The writer is founder of Sifted, an FT-backed site about European start-ups
Technology, they say, is about turning the magical into the mundane. A decade ago, digital assistants such as Siri, Alexa and Cortana seemed like astonishing inventions. Nowadays, Microsoft’s chief executive, Satya Nadella, dismisses them as “dumb as a rock”. How quickly will today’s much-hyped generative AI models become similarly humdrum?
On Tuesday, the San Francisco-based research company OpenAI released GPT-4, its latest content-generation model, demonstrating nifty new features, such as helping to calculate a tax return. OpenAI’s launch of its uncannily plausible — if unnervingly flawed — ChatGPT chatbot in November caused a sensation. But in several significant ways, GPT-4 is even more impressive.

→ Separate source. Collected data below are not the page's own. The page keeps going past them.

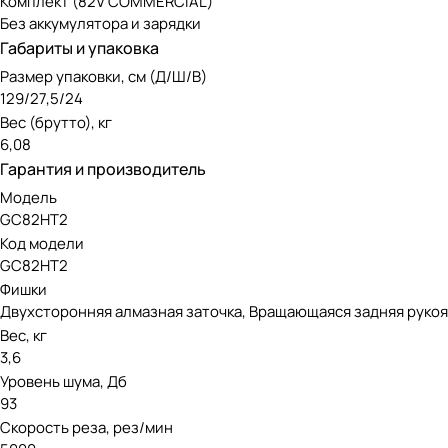
Комплект (82V COMMERCIAL)
Без аккумулятора и зарядки
Габариты и упаковка
Размер упаковки, см (Д/Ш/В)
129/27,5/24
Вес (брутто), кг
6,08
Гарантия и производитель
Модель
GC82HT2
Код модели
GC82HT2
Фишки
Двухсторонняя алмазная заточка, Вращающаяся задняя рукоя
Вес, кг
3,6
Уровень шума, Дб
93
Скорость реза, рез/мин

The new model is more accurate and powerful and has greater reasoning capabilities. ChatGPT struggles to answer the question: what’s the name of the daughter of Laura’s mother? But, as the philosopher Luciano Floridi found when experimenting, the new GPT-4 model gives the correct answer (Laura, in case you’re wondering) when told the question is a logic puzzle.
Moreover, GPT-4 is a multimodal model, combining both text and images. At the launch event, Greg Brockman, OpenAI’s co-founder, quickly turned a photograph of a handwritten note into a functioning website containing some awful dad jokes. “Why don’t scientists trust atoms?” GPT-4 asked. “Because they make up everything.”
The applications of these generative AI models are seemingly limitless, which explains why venture capital investors are pouring money into the sector. These models are also seeping into all kinds of existing digital services. Microsoft, a big investor in OpenAI, has embedded GPT-4 in its Bing search engine. The payments company Stripe is using it to help detect online fraud. Iceland is even employing GPT-4 to improve local language chatbots. That is surely worth it just to preserve the lovely Icelandic word for computer: tölva, meaning number prophetess.
Big companies, such as Microsoft and Google, will be the first to deploy these systems at scale. But some start-ups see opportunities in arming the smaller battalions. Josh Browder, who runs the robolawyer company DoNotPay, which contests parking tickets, says GPT-4 will be a powerful new tool to help users counter automated systems. His company is already working on embedding it into an app to issue one-click lawsuits against nuisance robocallers. The technology could also be used to challenge medical bills or cancel subscriptions. “My goal is to give power back to the people,” Browder tells me.
Alongside the positive uses of generative AI, however, there are many less visible abuses. Humans are susceptible to the so-called Eliza effect, or falsely attributing human thoughts and emotions to a computer system. This can be an effective way to manipulate people, warns Margaret Mitchell, researcher at the Hugging Face AI company.
Machine learning systems, which can synthesise voices and generate false personalised emails, have already contributed to a surge in imposter scams in the US. Last year, the Federal Trade Commission recorded 36,000 reports of people being swindled by criminals pretending to be friends or family. They can also be used for generating disinformation. It is perhaps telling that China’s regulators have instructed their tech companies not to offer ChatGPT services, seemingly for fear of losing control over information flows.
Much remains mysterious about OpenAI’s models. The company accepts that GPT-4 exhibits societal biases and hallucinates facts. But the company says it spent six months stress-testing GPT-4 for safety and has introduced guardrails through a process known as reinforcement learning from human feedback. “It’s not perfect,” Brockman said at the launch. “But neither are you.”
Furious rows over the training of these models seem inevitable. One researcher has been periodically testing ChatGPT’s “bias” by prompting it to answer political-orientation questions. Initially, ChatGPT fell in the left-libertarian quadrant but has since been moving towards the neutral centre as the model has been tweaked. But, in an online post, the AI researcher David Rozado argues it will be hard to eliminate pervasive societal biases and blind spots reflected on the internet. “Political biases in state of the art AI systems are not going away,” he concludes.
Elon Musk, a founder of OpenAI who later quit the company, has repeatedly criticised “woke AI” and is exploring whether to launch a less restrictive model, according to The Information. “What we need is TruthGPT,” he tweeted. Such rows over bias are only a foretaste of far bigger fights to come.